WHILE OPEC is trying to make up its collective mind about oil prices, it's not a bad moment to take stock of the United States' record on oil consumption. The Department of Energy has just published the figures for 1982, showing that oil imports were just half the level of the peak year, 1977. While that's splendid, before you burst into applause you might note that part of the reduction is the result of the recession.

But not all of it. The most heartening trend to emerge from the past decade's figures is the steady drop in the amount of energy required to produce each dollar's worth of GNP. It's down about 20 percent since the first oil crisis in 1973, and falling at a steady rate. In 1973, a lot of people claimed that the ratio between energy consumption and economic output was fixed and any attempt at conservation would necessarily make the country poorer. That turns out to be wrong. Last year's GNP was higher than that of the previous recession year, 1980, but total energy consumption was sharply lower.

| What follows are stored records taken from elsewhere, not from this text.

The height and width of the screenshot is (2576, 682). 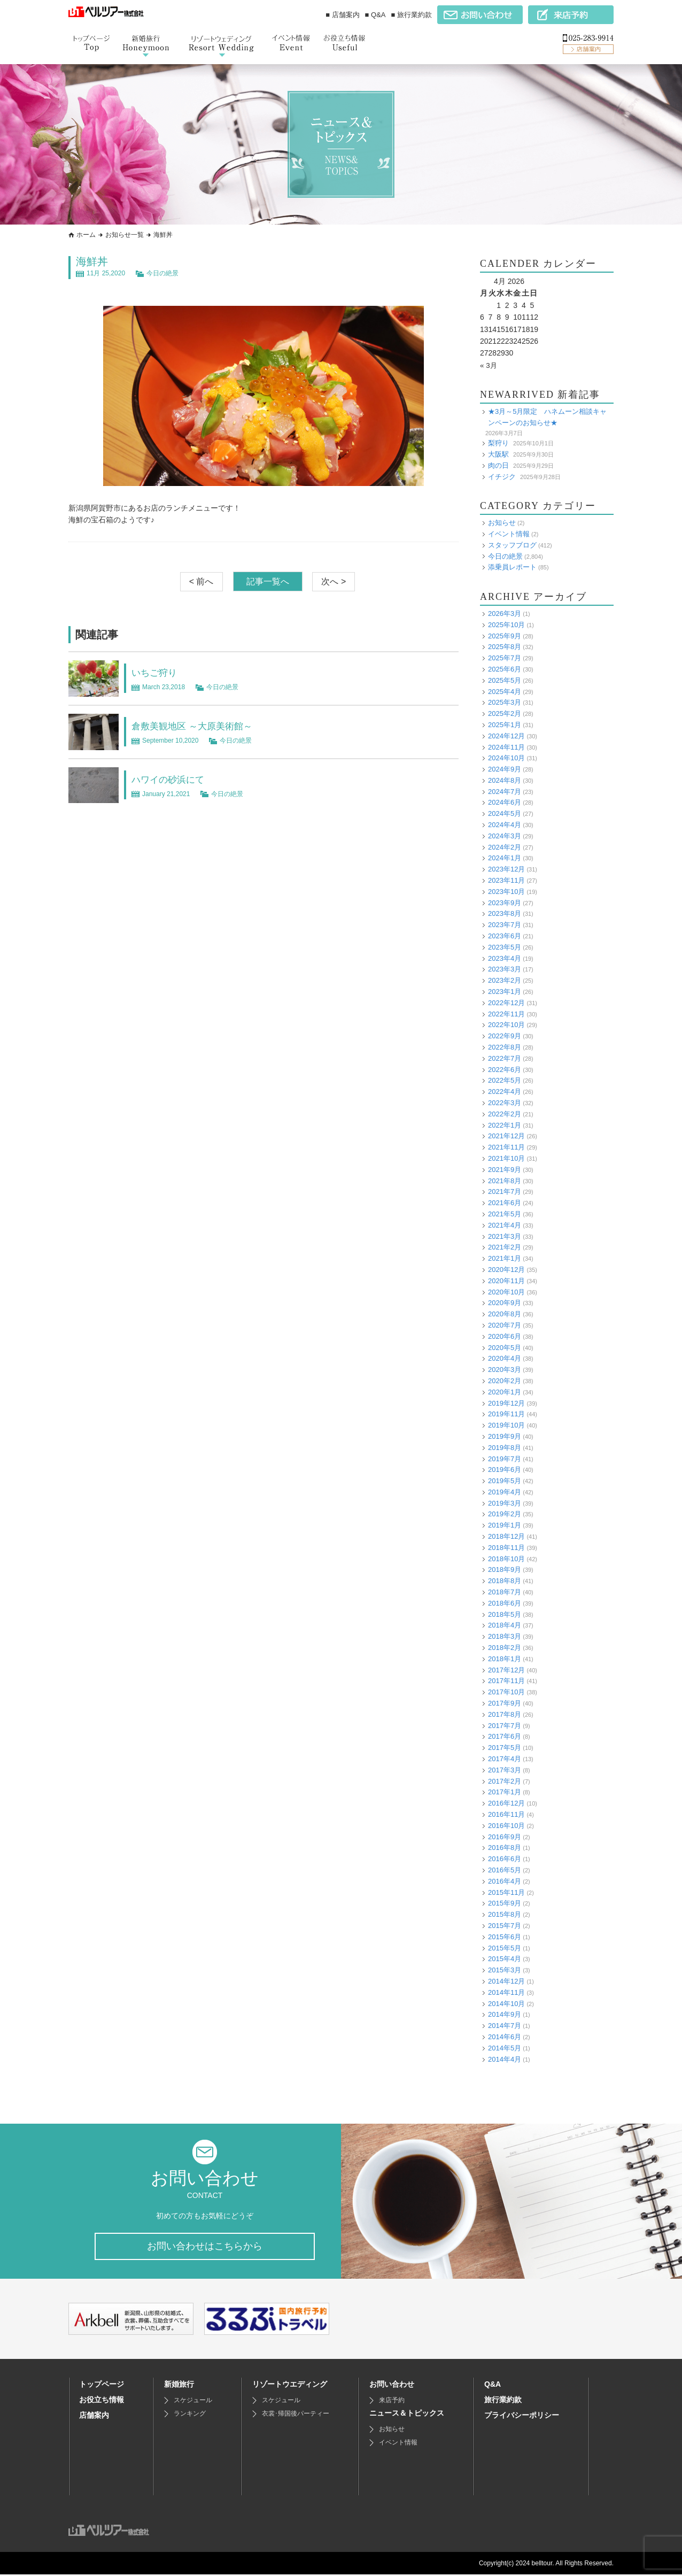 I want to click on 2023年12月, so click(x=506, y=869). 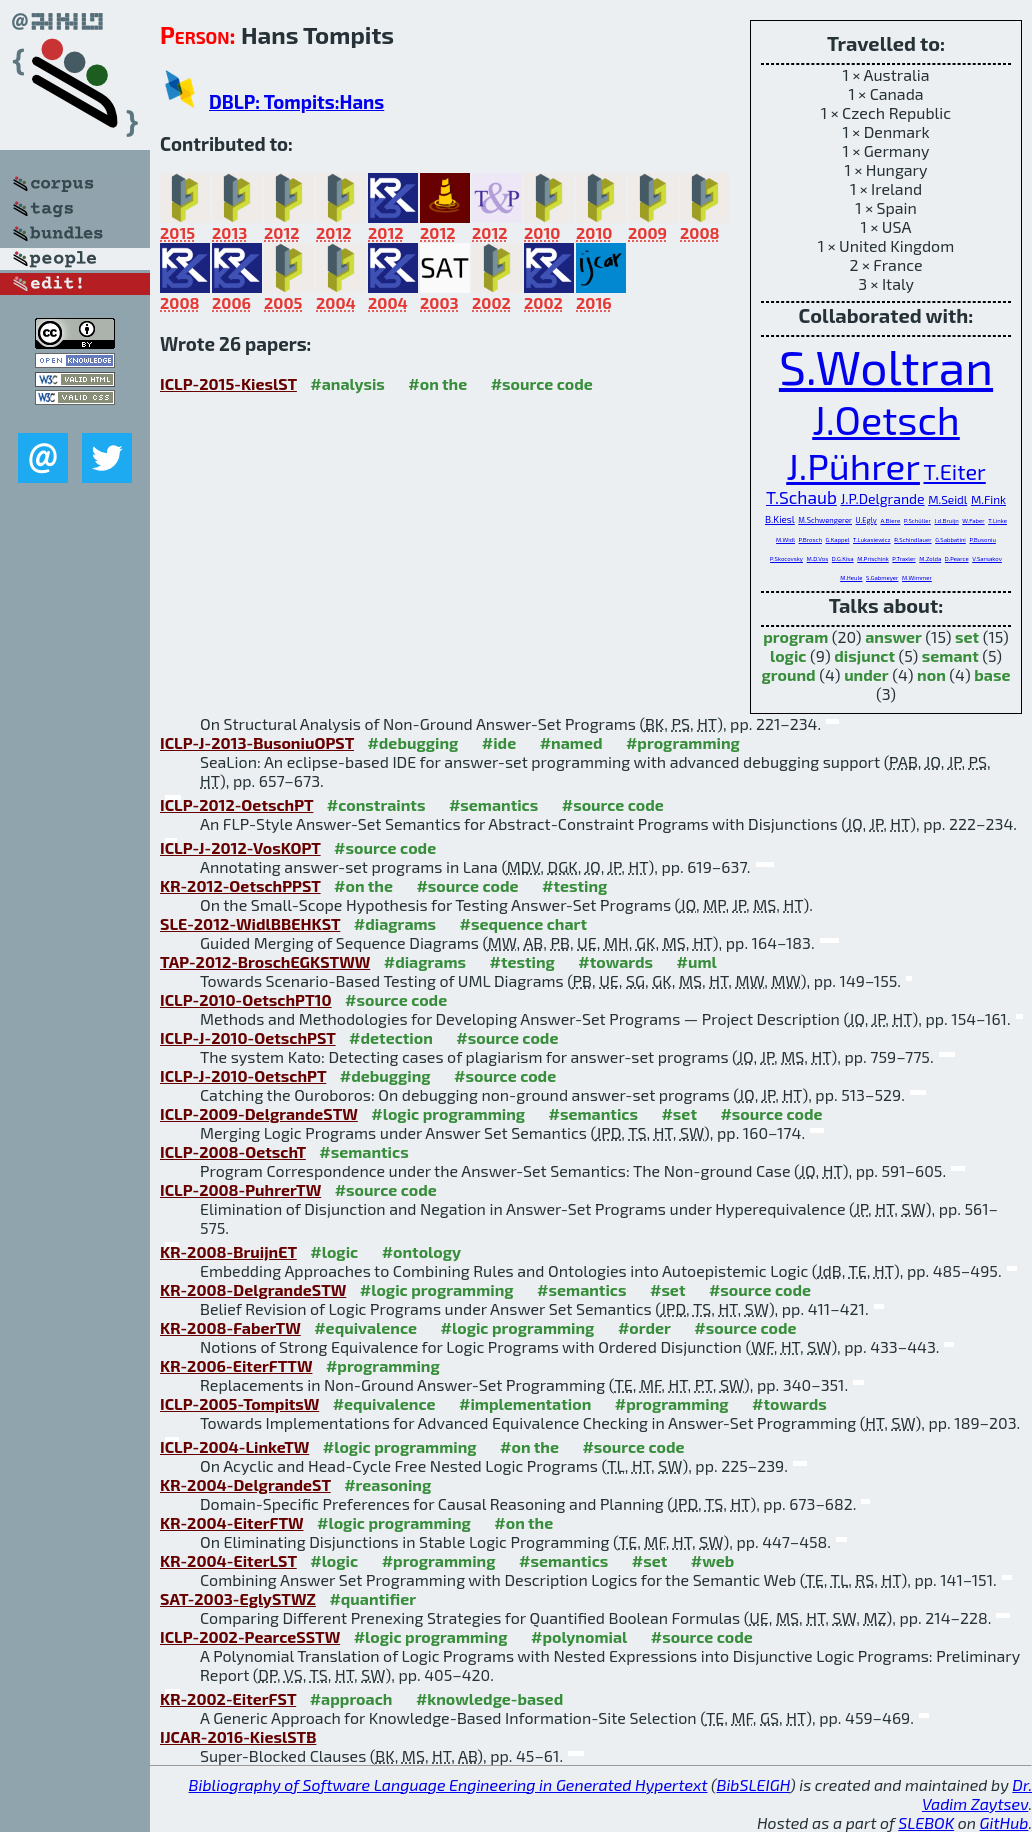 Image resolution: width=1032 pixels, height=1832 pixels. Describe the element at coordinates (780, 519) in the screenshot. I see `B.Kiesl` at that location.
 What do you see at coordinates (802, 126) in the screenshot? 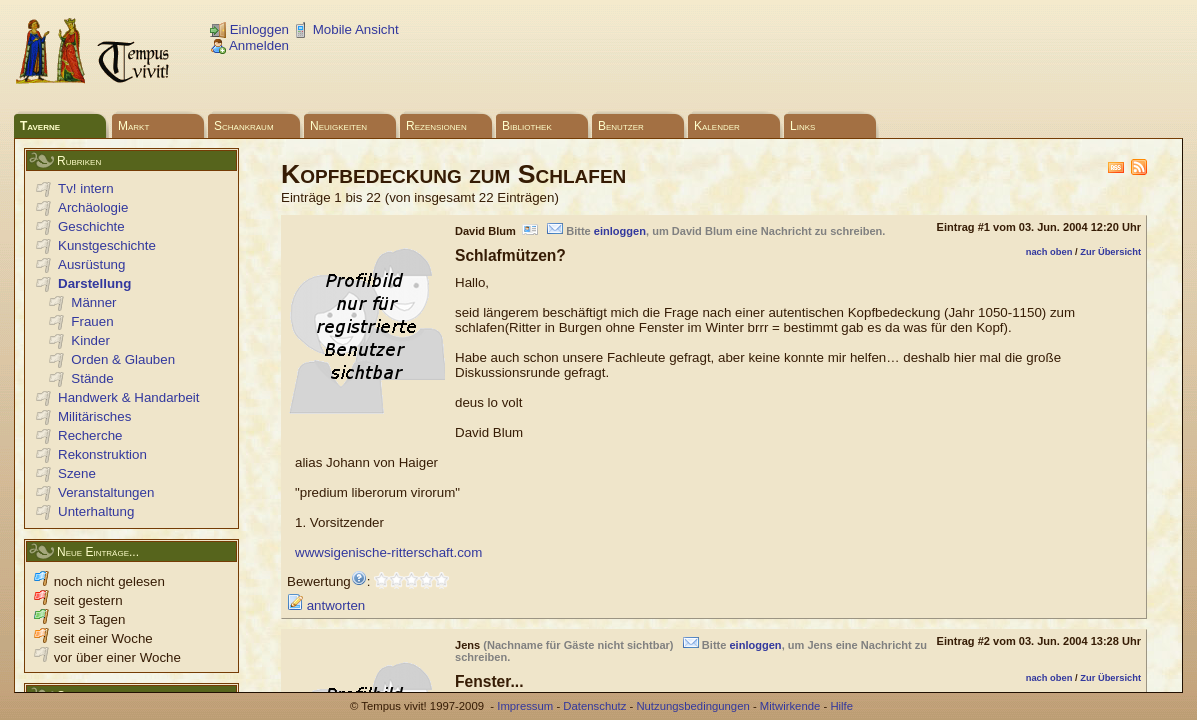 I see `Links` at bounding box center [802, 126].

Most of that conservation has been achieved in industrial production. Gasoline consumption dropped after the last great price increase in 1979, but for the past three years it has been just about flat. In 1973, the average American car ran 13.1 miles on a gallon of gasoline. In 1981, the last year reported, the average was up to 15.5 miles per gallon, and each car was driving fewer miles. But there were more cars on the road.

Since that first oil crisis, the national economy has reduced its dependence on oil--but not dramatically. In 1973, oil was 47 percent of the country's total energy supply. By last year, it was 43 percent. Oil is still by far the most important of the fuels, with natural gas running second. Coal consumption is up, and nuclear power generation increased in the early 1970s--although not since the Three Mile Island accident four years ago.

While progress has not always been as fast as most Americans would have liked, they have done a lot over these 10 years to protect themselves from further oil disruptions and price shocks. With similar action in Europe and Japan, it has created enough slack in oil markets to force the price reduction that a divided OPEC is now debating. That's why it remains desperately important as an economic recovery gets under way to see that oil consumption stays down and oil markets stay slack.